Could you tell us what you’re most looking forward to with the world expo--not only in Dubai in light of your upcoming visits, but also with an eye ahead to the next world expo in Osaka, Japan, in 2025?

First, I’m looking forward to being [in Dubai] in October. It’s hopefully less hot than now, or when we visited in June, which was excruciatingly hot already--mid-40s… So I hope it will be a little bit cooler when we are there during the expo season.

I think I will visit on three or four occasions--the first time in October, that will be the very first visit of a government official for this space summit, and again there are two or three more visits scheduled. Dubai will be hopefully the first big global gathering again of the international community, of course also the business community, so it will be an opportunity to meet with people, to exchange, to find new opportunities.
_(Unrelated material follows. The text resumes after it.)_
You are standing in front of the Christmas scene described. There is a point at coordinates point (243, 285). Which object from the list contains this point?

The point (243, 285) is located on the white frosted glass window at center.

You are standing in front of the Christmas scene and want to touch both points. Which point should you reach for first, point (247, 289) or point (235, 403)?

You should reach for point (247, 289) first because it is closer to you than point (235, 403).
It’s also going to be obviously a very important rendez-vous in our external trade efforts to position our companies, but also to see what new markets we can access with our companies. On my first visit, I had very good discussions with the Emirati government authorities, which are very open to collaborations with Luxembourg, in a whole range of different fields from circular economy to clean energy, to renewable energies, to space.

Digitisation is, of course, also something that they are working on a lot, so that’s going to be a big potential. It’s something that is very well prepared by the Expo team, but also by our embassy and our LTIO on the ground… It’s the fullest, I think, schedule of any expo we had so far, so there are a record number of events that are already organised and planned.
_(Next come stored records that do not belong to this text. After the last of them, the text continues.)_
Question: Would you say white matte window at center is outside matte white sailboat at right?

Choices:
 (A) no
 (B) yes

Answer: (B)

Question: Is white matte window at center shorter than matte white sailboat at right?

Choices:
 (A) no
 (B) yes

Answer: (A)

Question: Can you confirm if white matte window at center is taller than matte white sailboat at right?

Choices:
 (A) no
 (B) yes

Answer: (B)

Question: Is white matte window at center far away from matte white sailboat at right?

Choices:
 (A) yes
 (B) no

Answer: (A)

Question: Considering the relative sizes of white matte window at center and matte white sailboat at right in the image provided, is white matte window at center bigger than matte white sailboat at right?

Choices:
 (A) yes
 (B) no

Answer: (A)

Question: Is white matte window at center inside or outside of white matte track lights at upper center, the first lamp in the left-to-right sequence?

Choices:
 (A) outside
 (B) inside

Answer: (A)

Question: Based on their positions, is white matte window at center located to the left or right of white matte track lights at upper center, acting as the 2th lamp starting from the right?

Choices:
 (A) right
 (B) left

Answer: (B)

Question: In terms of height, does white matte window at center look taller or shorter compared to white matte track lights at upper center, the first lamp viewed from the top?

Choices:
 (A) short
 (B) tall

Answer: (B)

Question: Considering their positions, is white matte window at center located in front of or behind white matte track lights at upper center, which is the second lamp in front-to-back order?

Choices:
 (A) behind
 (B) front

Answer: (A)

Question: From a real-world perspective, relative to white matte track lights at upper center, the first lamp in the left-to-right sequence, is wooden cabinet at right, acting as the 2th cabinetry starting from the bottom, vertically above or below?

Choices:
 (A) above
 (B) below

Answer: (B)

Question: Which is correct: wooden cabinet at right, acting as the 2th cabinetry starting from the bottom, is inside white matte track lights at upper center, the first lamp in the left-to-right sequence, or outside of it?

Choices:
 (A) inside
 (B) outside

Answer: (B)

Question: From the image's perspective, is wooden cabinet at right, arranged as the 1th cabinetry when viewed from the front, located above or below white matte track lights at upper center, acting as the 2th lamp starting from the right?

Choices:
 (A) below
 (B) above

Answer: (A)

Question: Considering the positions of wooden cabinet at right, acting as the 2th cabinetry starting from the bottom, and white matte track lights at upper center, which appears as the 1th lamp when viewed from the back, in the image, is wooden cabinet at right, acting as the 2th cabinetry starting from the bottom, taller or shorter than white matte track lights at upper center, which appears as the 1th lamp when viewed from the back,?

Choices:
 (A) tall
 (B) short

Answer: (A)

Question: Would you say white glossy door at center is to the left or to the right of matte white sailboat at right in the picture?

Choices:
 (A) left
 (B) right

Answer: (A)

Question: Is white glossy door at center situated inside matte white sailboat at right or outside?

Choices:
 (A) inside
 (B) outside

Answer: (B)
Looking a bit further to Osaka, where we have declared that we would participate, this will also be a project that I’m very excited about because I really want to use this as a showcase of what we can do to make our economy more sustainable. The theme of Osaka is designing future societies and, for me, it’s obvious that future societies will be decarbonised [and] more environmentally friendly, and that our economic systems must also adapt to this new reality. So, the idea in Osaka is really to build a pavilion which is self-built, on a middle-sized plot, which will be fully circular. We already have a very good collaboration with Bâtiments Publics [the Public Building Administration], who are going to help us in building this pavilion, to make sure that right from the start, it’s designed so that we know what is going to happen with it at the end of the Expo, how we can reuse it and recycle it. So, it’s really going to be, I think, the very first building--and Dubai also has elements of circularity--where we really design it in this closed cycle of the circular economy. And I think that, in itself, it will be a very powerful statement on where Luxembourg is going with the future of its economic development.